■ Stored data entries ■
□ □ □ □

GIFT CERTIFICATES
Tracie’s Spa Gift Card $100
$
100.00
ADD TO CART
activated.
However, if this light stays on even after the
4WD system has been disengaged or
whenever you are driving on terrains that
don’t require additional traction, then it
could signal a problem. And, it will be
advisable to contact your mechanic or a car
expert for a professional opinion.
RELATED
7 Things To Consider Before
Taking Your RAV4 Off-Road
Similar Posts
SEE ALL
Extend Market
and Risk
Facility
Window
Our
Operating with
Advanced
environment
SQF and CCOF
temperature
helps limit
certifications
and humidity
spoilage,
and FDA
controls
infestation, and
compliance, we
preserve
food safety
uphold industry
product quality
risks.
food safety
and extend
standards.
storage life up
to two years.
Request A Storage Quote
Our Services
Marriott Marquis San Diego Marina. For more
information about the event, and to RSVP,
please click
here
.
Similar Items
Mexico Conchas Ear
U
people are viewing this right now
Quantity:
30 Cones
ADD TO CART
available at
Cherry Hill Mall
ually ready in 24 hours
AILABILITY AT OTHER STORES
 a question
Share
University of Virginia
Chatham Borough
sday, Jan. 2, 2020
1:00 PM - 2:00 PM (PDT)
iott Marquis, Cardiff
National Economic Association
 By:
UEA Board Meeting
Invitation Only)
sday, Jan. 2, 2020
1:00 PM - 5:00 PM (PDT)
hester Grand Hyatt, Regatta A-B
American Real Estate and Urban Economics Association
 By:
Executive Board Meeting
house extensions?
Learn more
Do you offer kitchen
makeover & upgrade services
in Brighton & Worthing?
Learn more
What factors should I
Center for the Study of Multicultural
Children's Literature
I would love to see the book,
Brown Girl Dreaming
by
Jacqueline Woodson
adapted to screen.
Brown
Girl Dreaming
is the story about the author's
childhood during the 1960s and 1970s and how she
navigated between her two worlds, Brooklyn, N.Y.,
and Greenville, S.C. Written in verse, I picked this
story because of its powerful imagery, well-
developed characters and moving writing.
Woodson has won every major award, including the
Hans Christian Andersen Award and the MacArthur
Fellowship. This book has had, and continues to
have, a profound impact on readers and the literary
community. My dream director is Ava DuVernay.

□ □ □ □

■ Your assignment ■
Output each record above exactly, omitting nothing.

■ Result of this exercise ■
GIFT CERTIFICATES
Tracie’s Spa Gift Card $100
$
100.00
ADD TO CART
activated.
However, if this light stays on even after the
4WD system has been disengaged or
whenever you are driving on terrains that
don’t require additional traction, then it
could signal a problem. And, it will be
advisable to contact your mechanic or a car
expert for a professional opinion.
RELATED
7 Things To Consider Before
Taking Your RAV4 Off-Road
Similar Posts
SEE ALL
Extend Market
and Risk
Facility
Window
Our
Operating with
Advanced
environment
SQF and CCOF
temperature
helps limit
certifications
and humidity
spoilage,
and FDA
controls
infestation, and
compliance, we
preserve
food safety
uphold industry
product quality
risks.
food safety
and extend
standards.
storage life up
to two years.
Request A Storage Quote
Our Services
Marriott Marquis San Diego Marina. For more
information about the event, and to RSVP,
please click
here
.
Similar Items
Mexico Conchas Ear
U
people are viewing this right now
Quantity:
30 Cones
ADD TO CART
available at
Cherry Hill Mall
ually ready in 24 hours
AILABILITY AT OTHER STORES
 a question
Share
University of Virginia
Chatham Borough
sday, Jan. 2, 2020
1:00 PM - 2:00 PM (PDT)
iott Marquis, Cardiff
National Economic Association
 By:
UEA Board Meeting
Invitation Only)
sday, Jan. 2, 2020
1:00 PM - 5:00 PM (PDT)
hester Grand Hyatt, Regatta A-B
American Real Estate and Urban Economics Association
 By:
Executive Board Meeting
house extensions?
Learn more
Do you offer kitchen
makeover & upgrade services
in Brighton & Worthing?
Learn more
What factors should I
Center for the Study of Multicultural
Children's Literature
I would love to see the book,
Brown Girl Dreaming
by
Jacqueline Woodson
adapted to screen.
Brown
Girl Dreaming
is the story about the author's
childhood during the 1960s and 1970s and how she
navigated between her two worlds, Brooklyn, N.Y.,
and Greenville, S.C. Written in verse, I picked this
story because of its powerful imagery, well-
developed characters and moving writing.
Woodson has won every major award, including the
Hans Christian Andersen Award and the MacArthur
Fellowship. This book has had, and continues to
have, a profound impact on readers and the literary
community. My dream director is Ava DuVernay.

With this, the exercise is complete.